April 15-16, 1988: Eugene Monick

Lecture: Phallos: The Archetypal Source of Masculinity

Up to recent times, the dominance of masculinity has been taken for granted due to the pre-eminence of patriarchy in social and psychological structures. No longer. The upsurge of feminine awareness requres both men and women to look anew at the basis of masculine presence in the psyche, one-half of Jung’s eternal syzygy.

Strangely, while psychoanalytic conceptualization has given priority to the Mother, psychoanalytical attitudes and procedures have often depended upon the dominance of patriarchy in thinking and procedure. Freud’s “penis envy” and Jung’s “hero’s journey” are examples of this. Neumann’s notion of “higher” and “lower” phallus are another.

The lecture will seek to establish Phallos, rather than the Mother, as the archetypal basis for masculinity. Only when a conscious understanding of Phallos as one-half of primal source emerges can the unconscious pressure to assert it as such diminish. Such an understanding establishes the authority of the masculine and at the same time removes from the feminine the burden for masculine development and well-being.

Workshop: The “Iron John” Quality of Masculinity: Rough, Fierce, Wild 

“Iron John” (“Hans”) is a Grimm’s fairy tale which deals with the quality of masculinity that is essentially opposite to the feminine, neither dependent nor derivative of it. The poet Robert Bly’s treatment of the Grimm tale in New Age magazine, “What Men Really Want”, will provide the point of departure for the workshop. (Upon registration, a reprint of this article will be sent to the regsitrant).

The problem addressed by Bly is the feminization of men. This is an issue especially important in a time of feminine empowerment. The fairy tale, however, is not a modern invention. Men have always needed a knowledge and feeling of themselves that is authentic to the phallic archetype…that does not emerge as only re-action to the feminine. How does roughness, fierceness, wildness live itself out in a male without damaging the feminine in himself or in the other?

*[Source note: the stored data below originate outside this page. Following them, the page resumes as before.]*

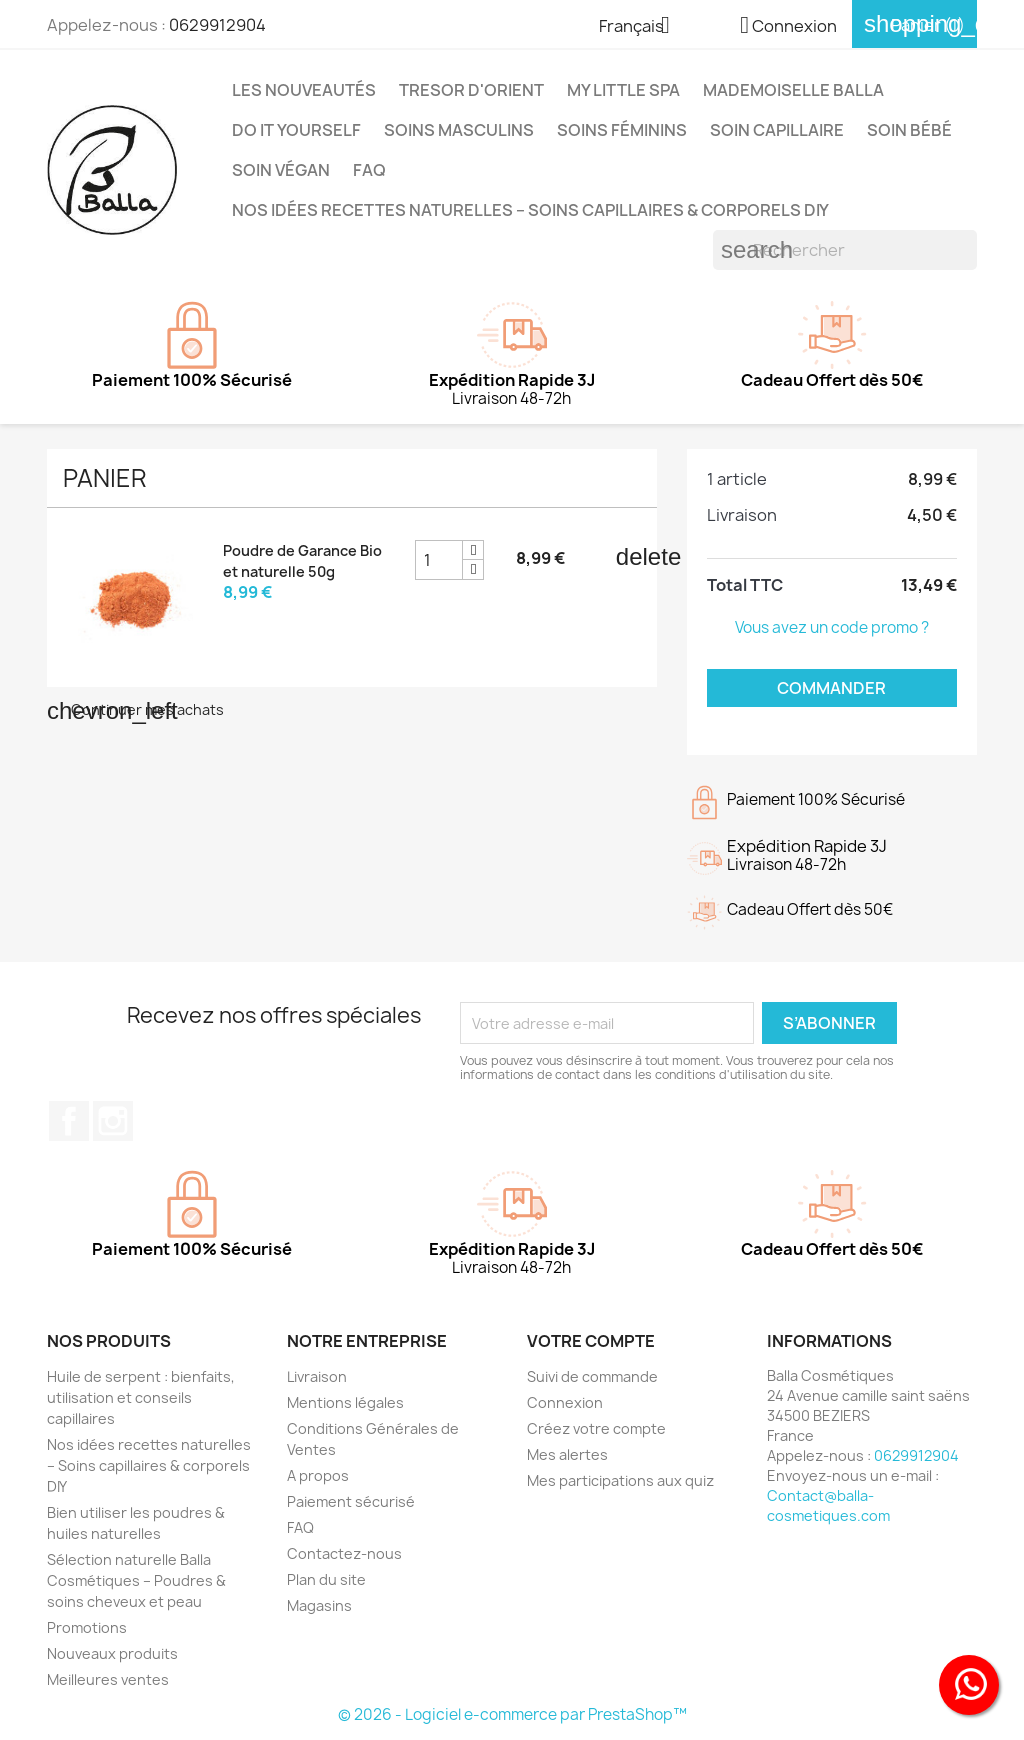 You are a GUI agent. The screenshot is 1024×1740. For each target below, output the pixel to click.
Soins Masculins (459, 130)
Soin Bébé (909, 130)
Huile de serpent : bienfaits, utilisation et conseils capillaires (141, 1397)
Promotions (87, 1627)
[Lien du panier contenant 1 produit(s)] (914, 25)
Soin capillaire (777, 130)
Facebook (69, 1121)
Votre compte (591, 1341)
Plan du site (326, 1579)
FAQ (369, 170)
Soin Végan (281, 170)
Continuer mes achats (135, 709)
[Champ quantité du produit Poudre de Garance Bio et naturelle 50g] (439, 560)
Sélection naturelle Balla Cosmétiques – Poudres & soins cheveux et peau (136, 1580)
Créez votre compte (596, 1428)
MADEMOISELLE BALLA (793, 90)
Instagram (113, 1121)
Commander (831, 688)
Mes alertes (567, 1454)
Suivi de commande (592, 1376)
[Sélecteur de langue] (642, 27)
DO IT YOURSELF (296, 130)
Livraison (317, 1376)
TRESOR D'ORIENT (471, 90)
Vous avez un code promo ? (832, 627)
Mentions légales (345, 1402)
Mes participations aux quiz (620, 1480)
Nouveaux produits (112, 1653)
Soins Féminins (622, 130)
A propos (318, 1475)
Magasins (319, 1605)
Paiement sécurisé (351, 1501)
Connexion (565, 1402)
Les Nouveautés (304, 90)
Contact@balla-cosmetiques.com (828, 1505)
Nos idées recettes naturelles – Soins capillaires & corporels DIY (530, 210)
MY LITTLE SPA (623, 90)
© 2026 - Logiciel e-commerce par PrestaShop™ (512, 1714)
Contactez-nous (344, 1553)
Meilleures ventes (108, 1679)
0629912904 (217, 25)
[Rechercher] (845, 250) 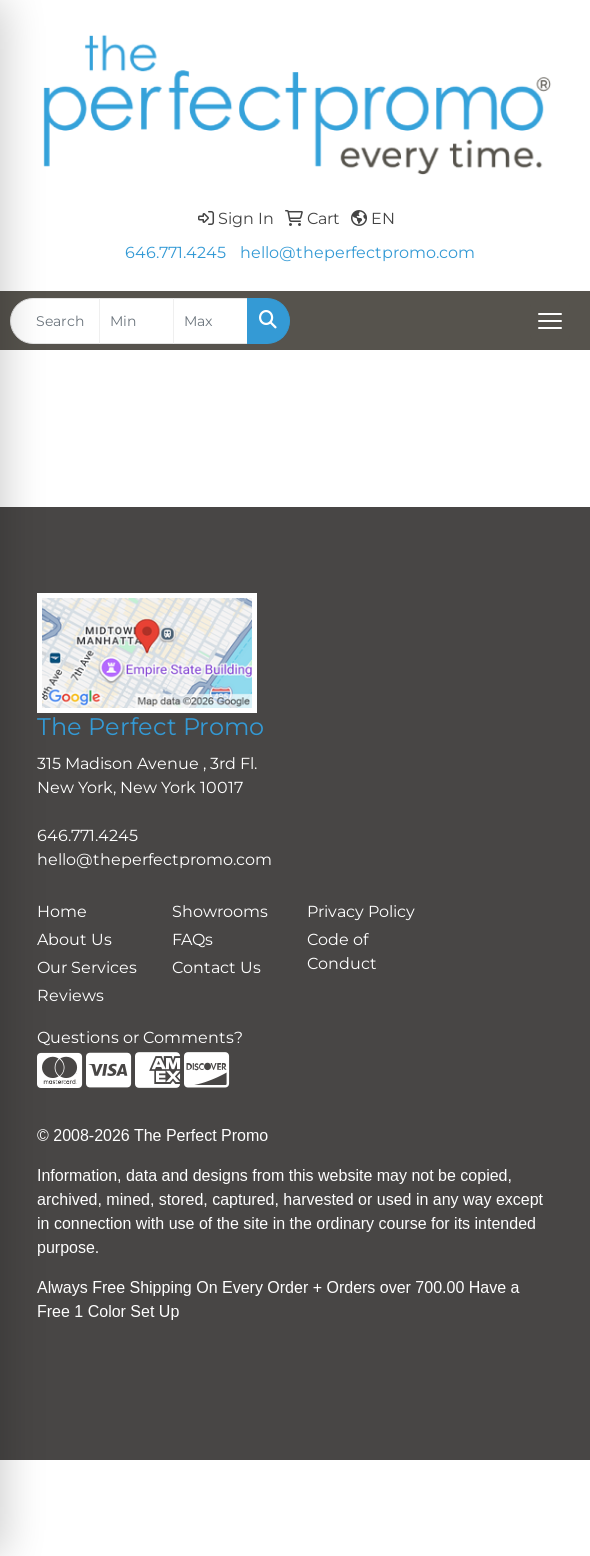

The workshop depends upon input from the participants, who have reflected upon the Bly interview. It is recommended that each participant also read the fairy tale itself, only half of which is treated by Bly in his interview.

 

Eugene Monick, a diplomate of the C.G. Institute, Zurich, is in private practice in New York City and Scranton, PA. He is a graduate of Virginia Theological Seminary and earned his doctorate at the Union for Experimenting Colleges and Universities. As an Episcopal priest he has serverd parishes in Maine and continues to do so in the dioceses of New York and Bethlehem, PA. He is the author of Phallos: Sacred Image of the Masculine, published 1987 by Inner City.